Social media and the pandemic: another parenting challenge

As people familiar with my blog know, I am not a big fan of social media. Recent events at school have reaffirmed my dislike. I have eliminated it from my personal life. I get that it is easier to do as an adult, with a healthy set of relationships and an established professional career. It’s not so easy when you are young, and your entire social universe may revolve around social media. The pandemic has only made that need for human connection more intense; and social media is one of the few ways that young people can stay connected. Even before the pandemic, it was nearly impossible for parents to hold the line on not allowing social media use of some type. Some parents find it hard to supervise their child’s social media use—doing so can feel invasive. Even if they try, certain apps deliberately make it very hard for parents to track what is happening on their child’s phone. (Check out this guide to the apps that teens most often use and how they work.)

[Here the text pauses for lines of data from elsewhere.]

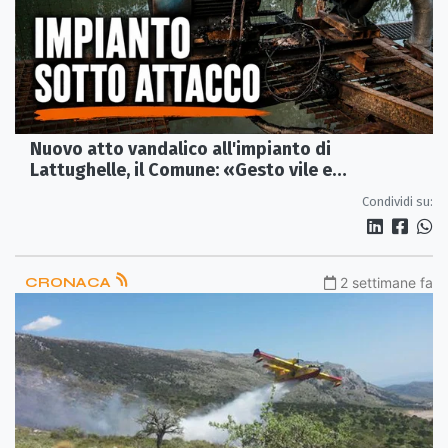
Nuovo atto vandalico all'impianto di
Lattughelle, il Comune: «Gesto vile e
incomprensibile»
Condividi su:
CRONACA
2 settimane fa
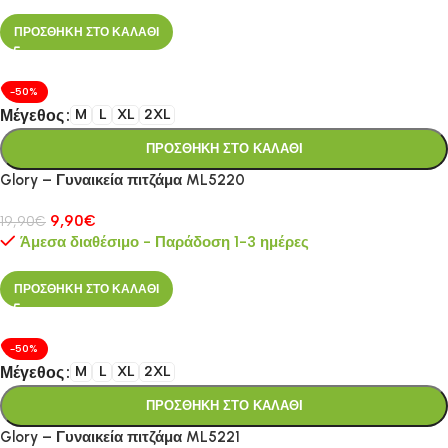
ΠΡΟΣΘΗΚΗ ΣΤΟ ΚΑΛΑΘΙ
-50%
Μέγεθος
M
L
XL
2XL
ΠΡΟΣΘΗΚΗ ΣΤΟ ΚΑΛΑΘΙ
Glory – Γυναικεία πιτζάμα ML5220
9,90
€
19,90
€
Άμεσα διαθέσιμο - Παράδοση 1-3 ημέρες
ΠΡΟΣΘΗΚΗ ΣΤΟ ΚΑΛΑΘΙ
-50%
Μέγεθος
M
L
XL
2XL
ΠΡΟΣΘΗΚΗ ΣΤΟ ΚΑΛΑΘΙ
Glory – Γυναικεία πιτζάμα ML5221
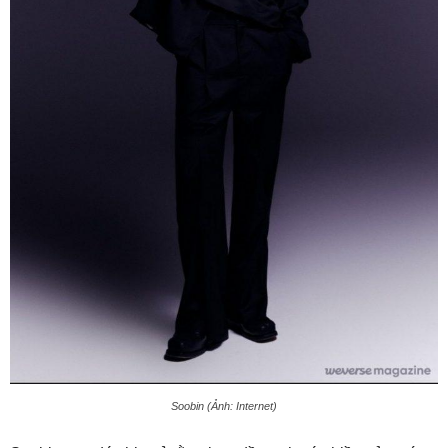
Soobin (Ảnh: Internet)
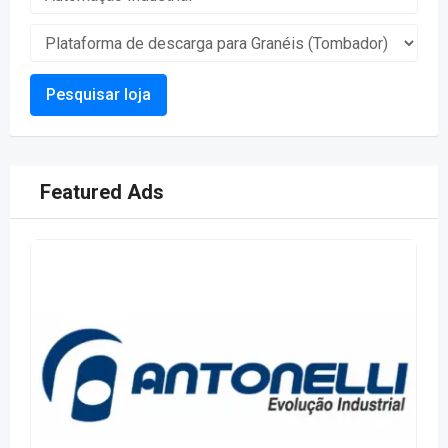
Pesquisar loja
Featured Ads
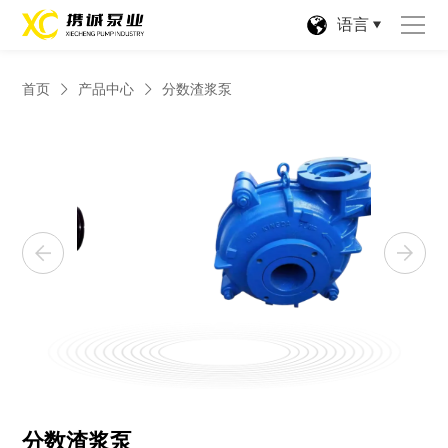
语言
首页
产品中心
分数渣浆泵
分数渣浆泵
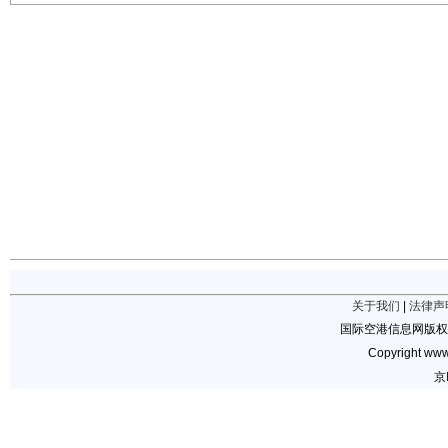
关于我们
|
法律声
国际空港信息网版权
Copyright www.
京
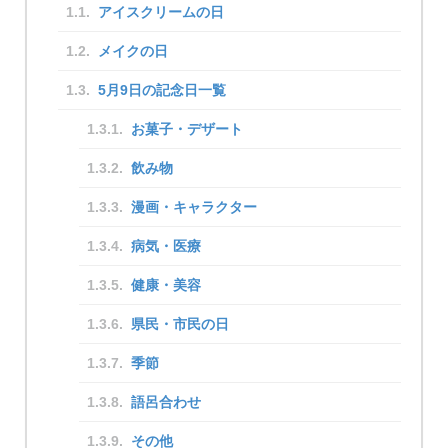
アイスクリームの日
メイクの日
5月9日の記念日一覧
お菓子・デザート
飲み物
漫画・キャラクター
病気・医療
健康・美容
県民・市民の日
季節
語呂合わせ
その他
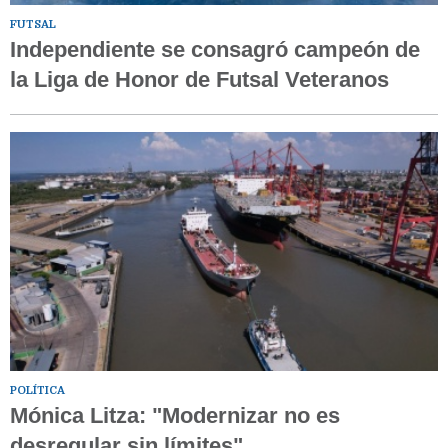
FUTSAL
Independiente se consagró campeón de
la Liga de Honor de Futsal Veteranos
POLÍTICA
Mónica Litza: "Modernizar no es
desregular sin límites"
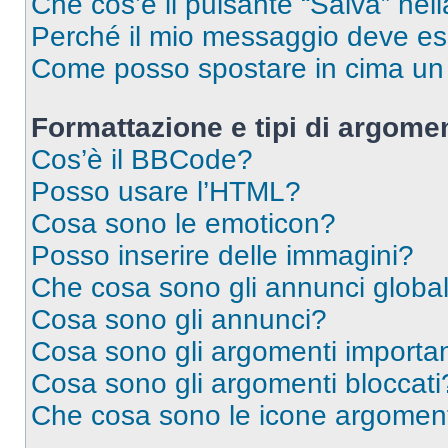
Che cos’è il pulsante “Salva” nell
Perché il mio messaggio deve e
Come posso spostare in cima u
Formattazione e tipi di argomen
Cos’è il BBCode?
Posso usare l’HTML?
Cosa sono le emoticon?
Posso inserire delle immagini?
Che cosa sono gli annunci global
Cosa sono gli annunci?
Cosa sono gli argomenti importan
Cosa sono gli argomenti bloccati
Che cosa sono le icone argomen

But, folks, let’s lean in here and have a real conversation. We have seen some adults not handle social media very well; and we shouldn’t expect kids to do much better. The mental health toll is significant, and social media use is a clear cause in the rise of anxiety and depression. What I am most concerned about is the toxic world that exists online. Even though a lot of use is innocent and brings people together, the social media world can and does bring terrible things into the lives of children. I am talking about mean-spirited exchanges, racist language, anti-Semitic ideas, sexism, and homophobia, just to name a few. Educators I speak with have noticed a rise in bad behavior online and kids engaging in conversations that go against the values that schools and families like ours hold.

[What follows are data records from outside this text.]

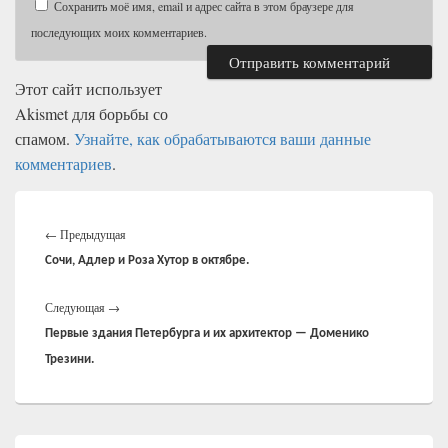
Сохранить моё имя, email и адрес сайта в этом браузере для
последующих моих комментариев.
Этот сайт использует
Akismet для борьбы со
спамом.
Узнайте, как обрабатываются ваши данные
комментариев
.
Навигация
Предыдущая
по
←
Предыдущая
записям
запись:
Сочи, Адлер и Роза Хутор в октябре.
Следующая
Следующая
→
запись:
Первые здания Петербурга и их архитектор — Доменико
Трезини.
Область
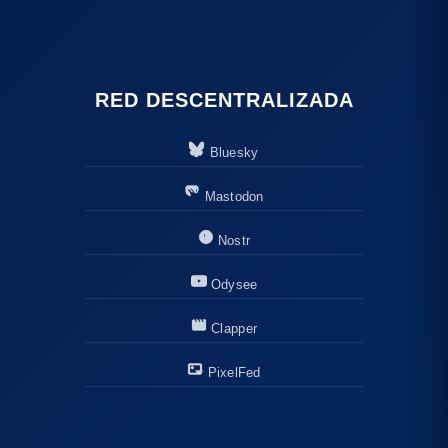
RED DESCENTRALIZADA
Bluesky
Mastodon
Nostr
Odysee
Clapper
PixelFed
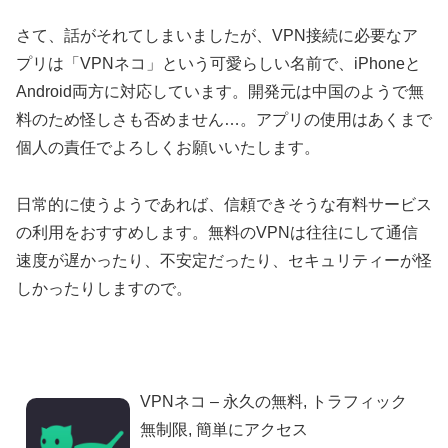
さて、話がそれてしまいましたが、VPN接続に必要なア
プリは「VPNネコ」という可愛らしい名前で、iPhoneと
Android両方に対応しています。開発元は中国のようで無
料のため怪しさも否めません…。アプリの使用はあくまで
個人の責任でよろしくお願いいたします。
日常的に使うようであれば、信頼できそうな有料サービス
の利用をおすすめします。無料のVPNは往往にして通信
速度が遅かったり、不安定だったり、セキュリティーが怪
しかったりしますので。
VPNネコ – 永久の無料, トラフィック
無制限, 簡単にアクセス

Despite how challenging it may be, we need your help. Please talk to your child about what they are seeing and doing online. Make sure they understand your expectations. Help them help themselves by looking at their apps and knowing the kinds of conversations they are having. Remind them that there can be consequences for what is in their digital footprint.

A great resource is this week’s SPEAK presenter, Devorah Heitner. She spoke with us last spring, as well, and supported our community as we transitioned to our fully remote model. Devorah is the founder of Raising Digital Natives, which provides support to parents and educators on navigating children’s connectedness in the digital world. She also wrote the book Screenwise, Helping Kids Survive and Thrive in Their Digital World, which helps parents guide children to make safe decisions within their technology and to develop skills to set them up for success in our ever-changing world.

This year’s visit is timely, in that several of our classes are really struggling with appropriate use of their technology. One point that really struck me was that it’s easy to have what she called “disinhibition”—that is, those sending hurtful messages sometimes forget there is someone on the other end receiving them, reacting to them, being hurt. I also liked her suggestion to get an alarm clock and not use your phone as your alarm. She said to put the phone to bed each night, too.

Coming out of COVID-19, we are going to have to do more work on this front with both students and families. Heitner recommends that we reflect on the pandemic’s impact within our families. What worked­—like more family dinner time, and what didn’t—like too much screen time. And when it comes to social media mistakes, parents are encouraged to not take the moral high road and to withhold judgment, and focus on having conversations on being safe from harm. You want your child to want to talk to you about what they are seeing on the internet. Technology has allowed us to stay connected, but if we’re not careful, it can also lead us astray. I am hopeful that the simple reminders shared today put us all back on the right path.